Unterwegs mit dem Elektroauto

Auch wenn die Elektrofahrzeuge im Saarland noch auf ihren Durchbruch warten: Schon jetzt schätzen viele Fahrer die E-Mobilität und ihre Vorteile. So wie Dragan Dzakovic aus Saarlouis, den sein E-Smart elektrisiert.

Dragan Dzakovic aus Saarlouis fährt ein Elektro-Auto aus Überzeugung. Erst vor wenigen Wochen hat er seinen funkelnagelneuen E-Smart abgeholt. Das Saarland setzt auf die Elektro-Mobilität. Doch obwohl das Saarland als erstes Flächenbundesland über ein landesweites Elektro-Car-Sharing-System und auch über eine landesweite, frei nutzbare Ladeinfrastruktur verfügt, nimmt die Zahl der Elektrofahrzeuge nur relativ langsam zu. Nach den Plänen der Bundesregierung sollen 2020 eine Million Elektroautos auf deutschen Straßen rollen - 140 Mal so viele wie heute. Doch die bisherigen Verkaufszahlen sind ernüchternd: 2012 waren nur 3000 Neufahrzeuge zugelassen.

Die mobile Zukunft?

Dragan Dzakovic, selbstständiger Kaufmann in Saarlouis , ist von der E-Mobilität überzeugt und sieht darin auch die Zukunft der Fortbewegung. Und deshalb will er "bei dieser großen Sache auch von Beginn an dabei sein", erklärt er. "Das Fahren mit einem E-Mobil elektrisiert und macht unglaublich Spaß", schwärmt Dzakovic. Als überzeugter Smart-Fahrer hat er sich nun diesmal für die Elektro-Variante des Kleinwagens entschieden.
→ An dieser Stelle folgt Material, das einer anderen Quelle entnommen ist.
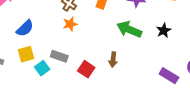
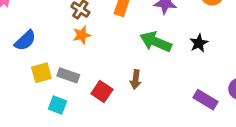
yellow square: (26, 54) -> (41, 73), moved
cyan square: (42, 68) -> (58, 105), moved, turned -32

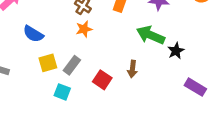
blue semicircle: (25, 40) -> (33, 34), turned 75
black star: (199, 43) -> (176, 51), moved
gray rectangle: (68, 75) -> (72, 65), turned -72

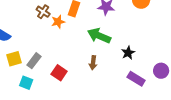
orange star: (84, 29) -> (58, 22), moved
black star: (176, 51) -> (128, 53), moved
brown arrow: (132, 69) -> (93, 63), moved

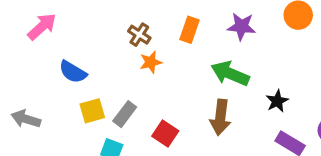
orange star: (58, 22) -> (151, 62), moved
brown arrow: (93, 63) -> (220, 117), size x1.5

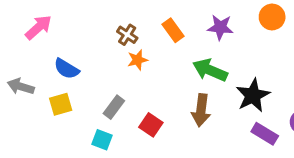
orange rectangle: (190, 30) -> (173, 30), turned -55
black star: (277, 101) -> (253, 95), size x1.6
yellow square: (92, 111) -> (61, 104), moved
gray arrow: (26, 119) -> (21, 86), moved

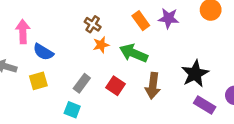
pink arrow: (38, 27) -> (23, 32), moved, turned -50
orange rectangle: (173, 30) -> (141, 21), moved
green arrow: (210, 70) -> (134, 53), moved
red square: (151, 125) -> (116, 86), moved

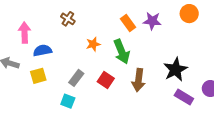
brown cross: (93, 24) -> (68, 19), moved
blue semicircle: (43, 52) -> (42, 51), turned 138
green arrow: (134, 53) -> (122, 52), turned -135

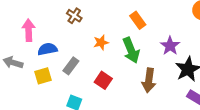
purple star: (152, 21) -> (170, 46), moved, turned 30
gray rectangle: (76, 78) -> (71, 66), moved
red square: (106, 80) -> (103, 80), moved

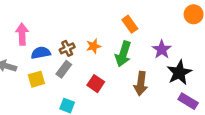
brown cross: (74, 16) -> (67, 48), moved, turned 32
green arrow: (131, 50) -> (123, 54), turned 40

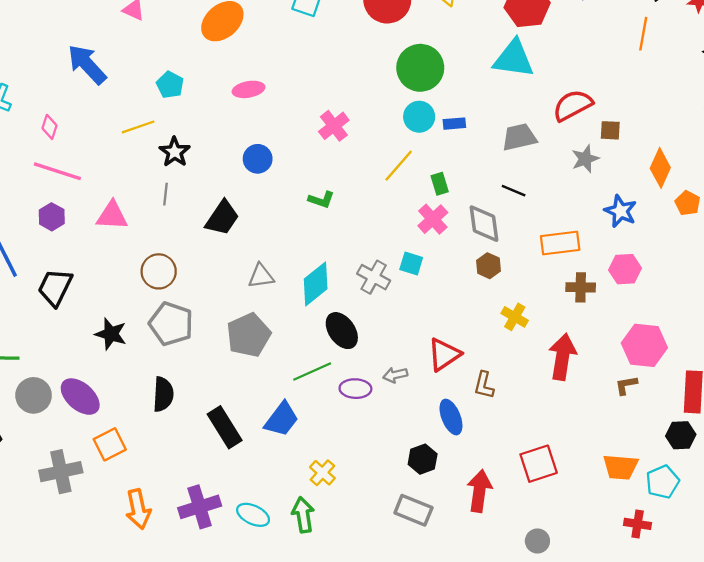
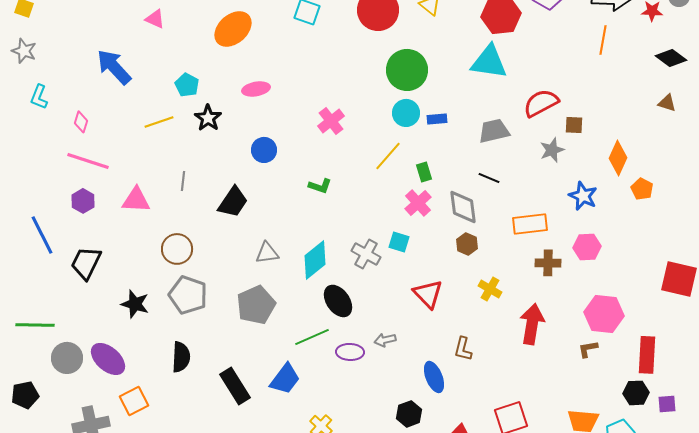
black star: (175, 152) -> (208, 118), moved
red triangle: (444, 354) -> (428, 294), moved, turned -40

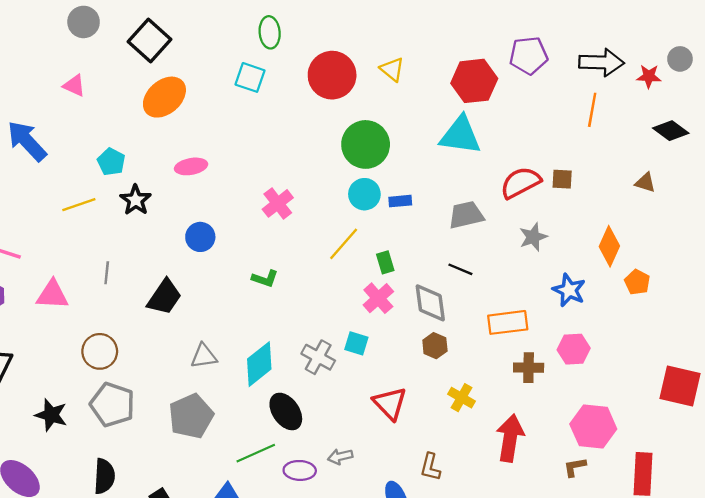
brown triangle: (667, 103) -> (645, 183), moved
brown square: (574, 125) -> (562, 179), moved

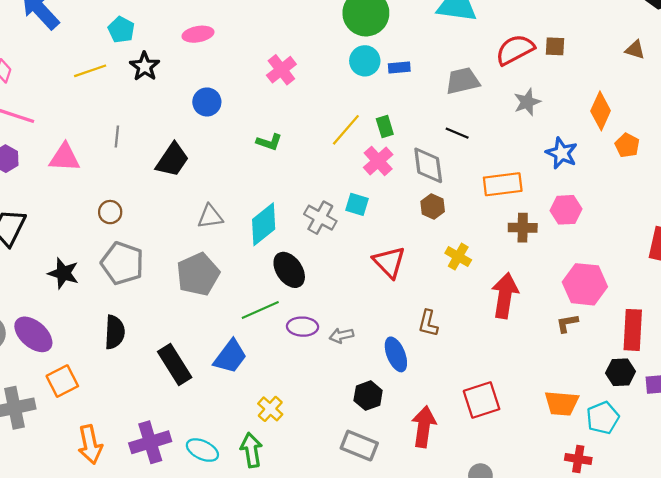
yellow line: (344, 244) -> (346, 130), moved
brown circle: (100, 351) -> (110, 212), size x0.7
gray arrow: (340, 457) -> (341, 335), moved

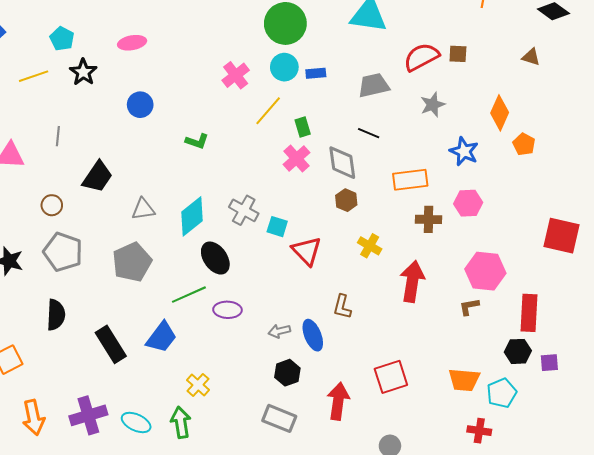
pink cross: (281, 70) -> (236, 75), moved
yellow line: (346, 130) -> (268, 111), moved
black trapezoid: (172, 160) -> (98, 177), moved
cyan square: (357, 204) -> (277, 227), moved
gray arrow: (341, 335) -> (279, 331), moved

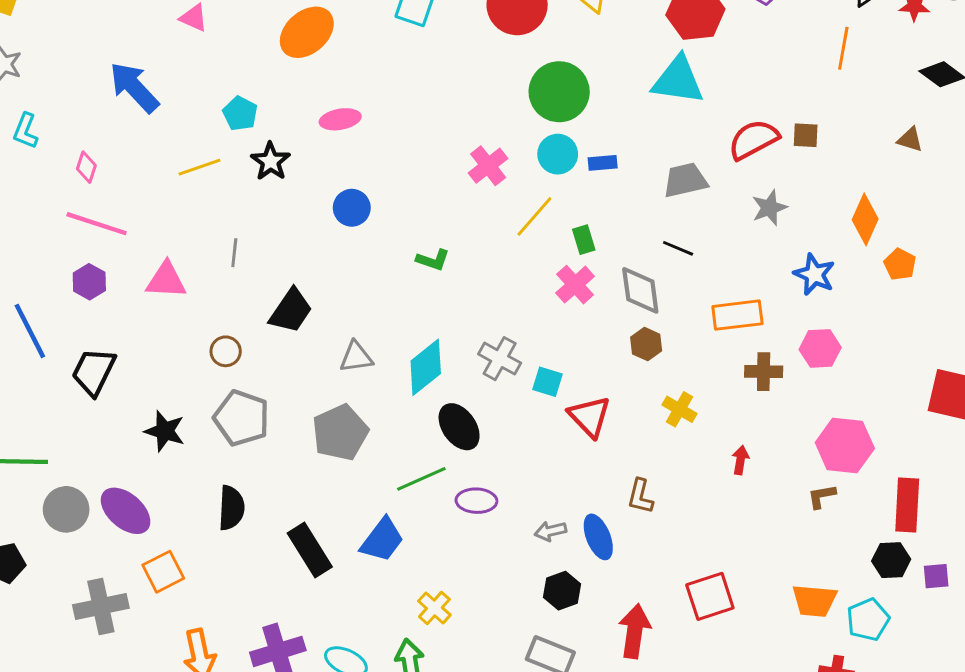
red arrow: (412, 281) -> (740, 460), size x0.5

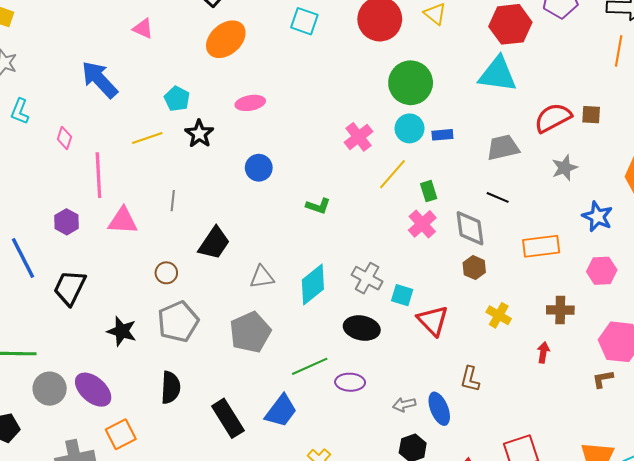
pink line: (97, 224) -> (98, 175), moved, turned 69
brown cross: (764, 372) -> (560, 310), moved
gray pentagon: (242, 418) -> (178, 322), turned 30
black ellipse: (459, 427) -> (362, 328), moved, turned -44

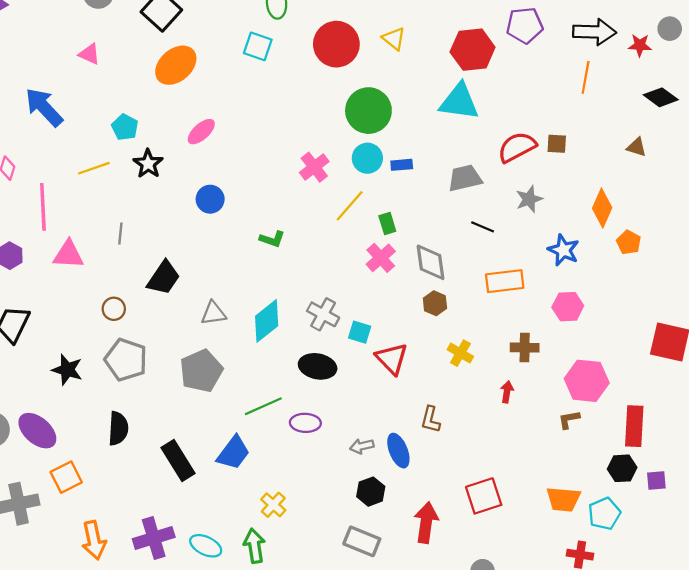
pink ellipse: (250, 103) -> (201, 132), turned -32
black line: (498, 197) -> (483, 227), moved
gray pentagon: (178, 322) -> (126, 360), turned -30

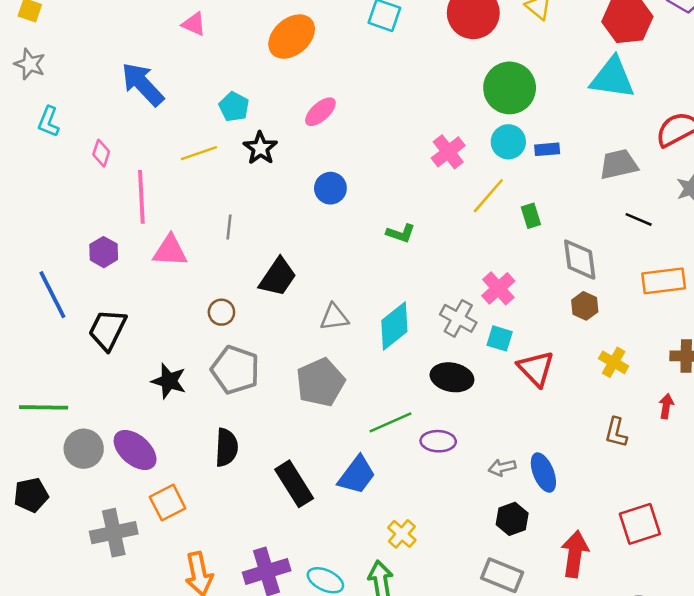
pink cross: (381, 258) -> (498, 288), moved
brown L-shape: (431, 420) -> (616, 432), moved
E-Mobile immer noch teurer

Viele Menschen sind prinzipiell bereit, auf ein Elektrofahrzeug umzusteigen, zeigt eine Studie des Verkehrsclubs Deutschland (VCD). Aber nur, wenn das Auto wie gewohnt funktioniert und der Preis stimmt. Elektro-Autos werden in den nächsten Jahren wohl ein ganzes Stück teurer bleiben als vergleichbare Benziner oder Diesel.

Dzakovic hat dies nicht geschreckt. Er war bereit, auch "ein paar Euro mehr" auf den Tisch zu legen. Dafür darf er jetzt steuerfrei fahren, und auch der Strom an den Elektro-Tankstellen wie beispielsweise bei den Stadtwerken in Saarlouis ist kostenlos.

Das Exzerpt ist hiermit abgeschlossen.